▶ _YOUR INSTRUCTIONS_: An exact transcription of the entries is required, with none of the pictures carried over.

▶ _RECORDS FOR THE EXERCISE_:
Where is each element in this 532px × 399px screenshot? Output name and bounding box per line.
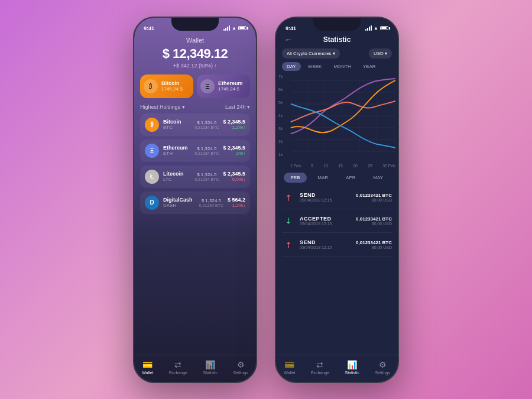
dash-name-block: DigitalCash DASH <box>163 197 195 208</box>
bitcoin-value: 1745,24 $ <box>161 86 183 92</box>
holdings-label[interactable]: Highest Holdings ▾ <box>140 104 185 110</box>
nav-statistic[interactable]: 📊 Statistic <box>203 360 218 375</box>
list-item[interactable]: ↗ ACCEPTED 09/04/2018 12:15 0,01233421 B… <box>282 210 392 233</box>
tx-info-0: SEND 09/04/2018 12:15 <box>300 192 351 202</box>
accept-icon-1: ↗ <box>282 215 295 228</box>
ltc-icon: Ł <box>145 170 159 184</box>
tx-info-2: SEND 09/04/2018 12:15 <box>300 239 351 249</box>
stat-nav-statistic[interactable]: 📊 Statistic <box>345 360 359 375</box>
back-button[interactable]: ← <box>284 35 293 44</box>
stat-filters: All Crypto Currencies ▾ USD ▾ <box>276 48 398 62</box>
table-row[interactable]: ₿ Bitcoin BTC $ 1,324.5 0,21234 BTC $ 2,… <box>140 113 250 136</box>
exchange-nav-label: Exchange <box>169 371 187 375</box>
wallet-nav-icon: 💳 <box>142 360 153 369</box>
table-row[interactable]: Ł Litecoin LTC $ 1,324.5 0,21234 BTC $ 2… <box>140 166 250 188</box>
tx-date-0: 09/04/2018 12:15 <box>300 198 351 202</box>
wallet-balance: $ 12,349.12 <box>134 46 256 61</box>
status-time-stat: 9:41 <box>286 25 296 31</box>
settings-nav-icon: ⚙ <box>237 360 245 369</box>
tx-amount-1: 0,01233421 BTC 80,00 USD <box>356 216 392 226</box>
bitcoin-info: Bitcoin 1745,24 $ <box>161 80 183 92</box>
stat-nav-wallet[interactable]: 💳 Wallet <box>284 360 295 375</box>
nav-settings[interactable]: ⚙ Settings <box>233 360 248 375</box>
statistic-nav-label: Statistic <box>203 371 218 375</box>
stat-nav-exchange[interactable]: ⇄ Exchange <box>311 360 329 375</box>
exchange-nav-icon: ⇄ <box>174 360 181 369</box>
table-row[interactable]: Ξ Ethereum ETH $ 1,324.5 0,21234 BTC $ 2… <box>140 140 250 162</box>
stat-title: Statistic <box>323 35 351 44</box>
eth-sub: 0,21234 BTC <box>194 151 219 155</box>
bitcoin-card[interactable]: ₿ Bitcoin 1745,24 $ <box>140 74 193 98</box>
notch-stat <box>313 18 361 31</box>
ethereum-name: Ethereum <box>218 80 243 86</box>
chart-x-labels: 1 Feb 5 10 15 20 25 30 Feb <box>290 164 395 168</box>
tab-may[interactable]: MAY <box>366 173 390 183</box>
currency-filter[interactable]: All Crypto Currencies ▾ <box>282 48 340 59</box>
ethereum-card[interactable]: Ξ Ethereum 1745,24 $ <box>197 74 250 98</box>
tab-mar[interactable]: MAR <box>310 173 335 183</box>
dash-change: 1.2%↓ <box>228 203 245 208</box>
tab-apr[interactable]: APR <box>339 173 362 183</box>
battery-icon-stat <box>380 26 388 30</box>
nav-wallet[interactable]: 💳 Wallet <box>142 360 153 375</box>
dash-sym: DASH <box>163 203 195 208</box>
chart-svg <box>278 74 395 169</box>
tx-amount-0: 0,01233421 BTC 80,00 USD <box>356 193 392 202</box>
usd-filter[interactable]: USD ▾ <box>369 48 392 59</box>
dash-price: $ 1,324.5 <box>199 198 223 203</box>
tab-day[interactable]: DAY <box>282 62 301 71</box>
btc-sub: 0,21234 BTC <box>194 125 219 129</box>
ethereum-icon: Ξ <box>200 79 215 93</box>
btc-price: $ 1,324.5 <box>194 120 219 125</box>
ltc-sub: 0,21234 BTC <box>194 177 219 181</box>
currency-filter-label: All Crypto Currencies ▾ <box>287 51 335 56</box>
eth-name-block: Ethereum ETH <box>163 145 190 156</box>
ltc-change: 0,5%↓ <box>223 177 245 182</box>
stat-header: ← Statistic <box>276 34 398 48</box>
tx-type-2: SEND <box>300 239 351 245</box>
wallet-title: Wallet <box>134 37 256 44</box>
table-row[interactable]: D DigitalCash DASH $ 1,324.5 0,21234 BTC… <box>140 192 250 214</box>
tab-month[interactable]: MONTH <box>329 62 355 71</box>
stat-nav: 💳 Wallet ⇄ Exchange 📊 Statistic ⚙ Settin… <box>276 355 398 382</box>
usd-filter-label: USD ▾ <box>374 51 387 56</box>
arrow-send: ↗ <box>283 192 294 203</box>
arrow-accept: ↗ <box>283 215 294 227</box>
bitcoin-name: Bitcoin <box>161 80 183 86</box>
list-item[interactable]: ↗ SEND 09/04/2018 12:15 0,01233421 BTC 8… <box>282 186 392 209</box>
stat-phone: 9:41 ▲ ← Statistic All Crypto Currencies… <box>275 17 399 383</box>
status-icons: ▲ <box>223 25 246 31</box>
btc-mid: $ 1,324.5 0,21234 BTC <box>194 120 219 129</box>
stat-wallet-icon: 💳 <box>284 360 294 369</box>
eth-mid: $ 1,324.5 0,21234 BTC <box>194 146 219 155</box>
tx-usd-0: 80,00 USD <box>356 198 392 202</box>
dash-name: DigitalCash <box>163 197 195 203</box>
list-item[interactable]: ↗ SEND 09/04/2018 12:15 0,01233421 BTC 8… <box>282 233 392 257</box>
tab-feb[interactable]: FEB <box>284 173 307 183</box>
notch <box>171 18 219 31</box>
dash-mid: $ 1,324.5 0,21234 BTC <box>199 198 223 207</box>
time-tabs: DAY WEEK MONTH YEAR <box>276 62 398 74</box>
eth-icon: Ξ <box>145 144 159 158</box>
btc-sym: BTC <box>163 125 190 130</box>
stat-settings-icon: ⚙ <box>379 360 387 369</box>
statistic-nav-icon: 📊 <box>205 360 215 369</box>
eth-price: $ 1,324.5 <box>194 146 219 151</box>
ltc-price: $ 1,324.5 <box>194 172 219 177</box>
eth-change: 2%↑ <box>223 151 245 156</box>
ltc-name: Litecoin <box>163 171 190 177</box>
ethereum-info: Ethereum 1745,24 $ <box>218 80 243 92</box>
stat-nav-settings[interactable]: ⚙ Settings <box>375 360 390 375</box>
dash-right: $ 564.2 1.2%↓ <box>228 197 245 208</box>
chart-area: 7k 6k 5k 4k 3k 2k 1k <box>276 74 398 169</box>
tx-date-1: 09/04/2018 12:15 <box>300 222 351 226</box>
tab-week[interactable]: WEEK <box>303 62 327 71</box>
period-label[interactable]: Last 24h ▾ <box>225 104 250 110</box>
nav-exchange[interactable]: ⇄ Exchange <box>169 360 187 375</box>
signal-icon-stat <box>365 25 372 31</box>
tx-usd-1: 80,00 USD <box>356 222 392 226</box>
stat-exchange-label: Exchange <box>311 371 329 375</box>
stat-statistic-icon: 📊 <box>347 360 357 369</box>
tab-year[interactable]: YEAR <box>358 62 381 71</box>
tx-type-0: SEND <box>300 192 351 198</box>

▶ _FINISHED EXERCISE_:
Where is each element in this 532px × 399px screenshot? Output name and bounding box per line.
dash-name-block: DigitalCash DASH <box>163 197 195 208</box>
bitcoin-value: 1745,24 $ <box>161 86 183 92</box>
holdings-label[interactable]: Highest Holdings ▾ <box>140 104 185 110</box>
nav-statistic[interactable]: 📊 Statistic <box>203 360 218 375</box>
list-item[interactable]: ↗ ACCEPTED 09/04/2018 12:15 0,01233421 B… <box>282 210 392 233</box>
tx-info-0: SEND 09/04/2018 12:15 <box>300 192 351 202</box>
accept-icon-1: ↗ <box>282 215 295 228</box>
ltc-icon: Ł <box>145 170 159 184</box>
tx-info-2: SEND 09/04/2018 12:15 <box>300 239 351 249</box>
stat-nav-statistic[interactable]: 📊 Statistic <box>345 360 359 375</box>
back-button[interactable]: ← <box>284 35 293 44</box>
stat-filters: All Crypto Currencies ▾ USD ▾ <box>276 48 398 62</box>
table-row[interactable]: ₿ Bitcoin BTC $ 1,324.5 0,21234 BTC $ 2,… <box>140 113 250 136</box>
exchange-nav-label: Exchange <box>169 371 187 375</box>
wallet-nav-icon: 💳 <box>142 360 153 369</box>
table-row[interactable]: Ł Litecoin LTC $ 1,324.5 0,21234 BTC $ 2… <box>140 166 250 188</box>
tx-date-0: 09/04/2018 12:15 <box>300 198 351 202</box>
wallet-balance: $ 12,349.12 <box>134 46 256 61</box>
status-time-stat: 9:41 <box>286 25 296 31</box>
settings-nav-icon: ⚙ <box>237 360 245 369</box>
tx-amount-1: 0,01233421 BTC 80,00 USD <box>356 216 392 226</box>
bitcoin-info: Bitcoin 1745,24 $ <box>161 80 183 92</box>
stat-nav-wallet[interactable]: 💳 Wallet <box>284 360 295 375</box>
nav-settings[interactable]: ⚙ Settings <box>233 360 248 375</box>
statistic-nav-label: Statistic <box>203 371 218 375</box>
stat-nav-exchange[interactable]: ⇄ Exchange <box>311 360 329 375</box>
exchange-nav-icon: ⇄ <box>174 360 181 369</box>
table-row[interactable]: Ξ Ethereum ETH $ 1,324.5 0,21234 BTC $ 2… <box>140 140 250 162</box>
stat-title: Statistic <box>323 35 351 44</box>
eth-sub: 0,21234 BTC <box>194 151 219 155</box>
bitcoin-card[interactable]: ₿ Bitcoin 1745,24 $ <box>140 74 193 98</box>
notch-stat <box>313 18 361 31</box>
ethereum-name: Ethereum <box>218 80 243 86</box>
chart-x-labels: 1 Feb 5 10 15 20 25 30 Feb <box>290 164 395 168</box>
tab-may[interactable]: MAY <box>366 173 390 183</box>
currency-filter[interactable]: All Crypto Currencies ▾ <box>282 48 340 59</box>
ethereum-card[interactable]: Ξ Ethereum 1745,24 $ <box>197 74 250 98</box>
tab-mar[interactable]: MAR <box>310 173 335 183</box>
dash-change: 1.2%↓ <box>228 203 245 208</box>
tab-apr[interactable]: APR <box>339 173 362 183</box>
battery-icon-stat <box>380 26 388 30</box>
nav-wallet[interactable]: 💳 Wallet <box>142 360 153 375</box>
dash-sym: DASH <box>163 203 195 208</box>
chart-svg <box>278 74 395 169</box>
tx-amount-0: 0,01233421 BTC 80,00 USD <box>356 193 392 202</box>
usd-filter[interactable]: USD ▾ <box>369 48 392 59</box>
dash-price: $ 1,324.5 <box>199 198 223 203</box>
tab-day[interactable]: DAY <box>282 62 301 71</box>
btc-sub: 0,21234 BTC <box>194 125 219 129</box>
ethereum-icon: Ξ <box>200 79 215 93</box>
btc-price: $ 1,324.5 <box>194 120 219 125</box>
ltc-sub: 0,21234 BTC <box>194 177 219 181</box>
currency-filter-label: All Crypto Currencies ▾ <box>287 51 335 56</box>
eth-name-block: Ethereum ETH <box>163 145 190 156</box>
ltc-change: 0,5%↓ <box>223 177 245 182</box>
stat-header: ← Statistic <box>276 34 398 48</box>
tx-type-2: SEND <box>300 239 351 245</box>
wallet-title: Wallet <box>134 37 256 44</box>
table-row[interactable]: D DigitalCash DASH $ 1,324.5 0,21234 BTC… <box>140 192 250 214</box>
tab-month[interactable]: MONTH <box>329 62 355 71</box>
stat-nav: 💳 Wallet ⇄ Exchange 📊 Statistic ⚙ Settin… <box>276 355 398 382</box>
usd-filter-label: USD ▾ <box>374 51 387 56</box>
arrow-send: ↗ <box>283 192 294 203</box>
arrow-accept: ↗ <box>283 215 294 227</box>
bitcoin-name: Bitcoin <box>161 80 183 86</box>
list-item[interactable]: ↗ SEND 09/04/2018 12:15 0,01233421 BTC 8… <box>282 186 392 209</box>
stat-phone: 9:41 ▲ ← Statistic All Crypto Currencies… <box>275 17 399 383</box>
status-icons: ▲ <box>223 25 246 31</box>
btc-mid: $ 1,324.5 0,21234 BTC <box>194 120 219 129</box>
stat-wallet-icon: 💳 <box>284 360 294 369</box>
eth-mid: $ 1,324.5 0,21234 BTC <box>194 146 219 155</box>
tx-usd-0: 80,00 USD <box>356 198 392 202</box>
dash-name: DigitalCash <box>163 197 195 203</box>
list-item[interactable]: ↗ SEND 09/04/2018 12:15 0,01233421 BTC 8… <box>282 233 392 257</box>
tab-feb[interactable]: FEB <box>284 173 307 183</box>
notch <box>171 18 219 31</box>
dash-mid: $ 1,324.5 0,21234 BTC <box>199 198 223 207</box>
time-tabs: DAY WEEK MONTH YEAR <box>276 62 398 74</box>
eth-icon: Ξ <box>145 144 159 158</box>
btc-sym: BTC <box>163 125 190 130</box>
stat-settings-icon: ⚙ <box>379 360 387 369</box>
statistic-nav-icon: 📊 <box>205 360 215 369</box>
eth-price: $ 1,324.5 <box>194 146 219 151</box>
ltc-price: $ 1,324.5 <box>194 172 219 177</box>
eth-change: 2%↑ <box>223 151 245 156</box>
ltc-name: Litecoin <box>163 171 190 177</box>
ethereum-info: Ethereum 1745,24 $ <box>218 80 243 92</box>
stat-nav-settings[interactable]: ⚙ Settings <box>375 360 390 375</box>
dash-right: $ 564.2 1.2%↓ <box>228 197 245 208</box>
chart-area: 7k 6k 5k 4k 3k 2k 1k <box>276 74 398 169</box>
tx-date-1: 09/04/2018 12:15 <box>300 222 351 226</box>
tab-week[interactable]: WEEK <box>303 62 327 71</box>
period-label[interactable]: Last 24h ▾ <box>225 104 250 110</box>
nav-exchange[interactable]: ⇄ Exchange <box>169 360 187 375</box>
signal-icon-stat <box>365 25 372 31</box>
tx-usd-1: 80,00 USD <box>356 222 392 226</box>
stat-exchange-label: Exchange <box>311 371 329 375</box>
stat-statistic-icon: 📊 <box>347 360 357 369</box>
tab-year[interactable]: YEAR <box>358 62 381 71</box>
tx-type-0: SEND <box>300 192 351 198</box>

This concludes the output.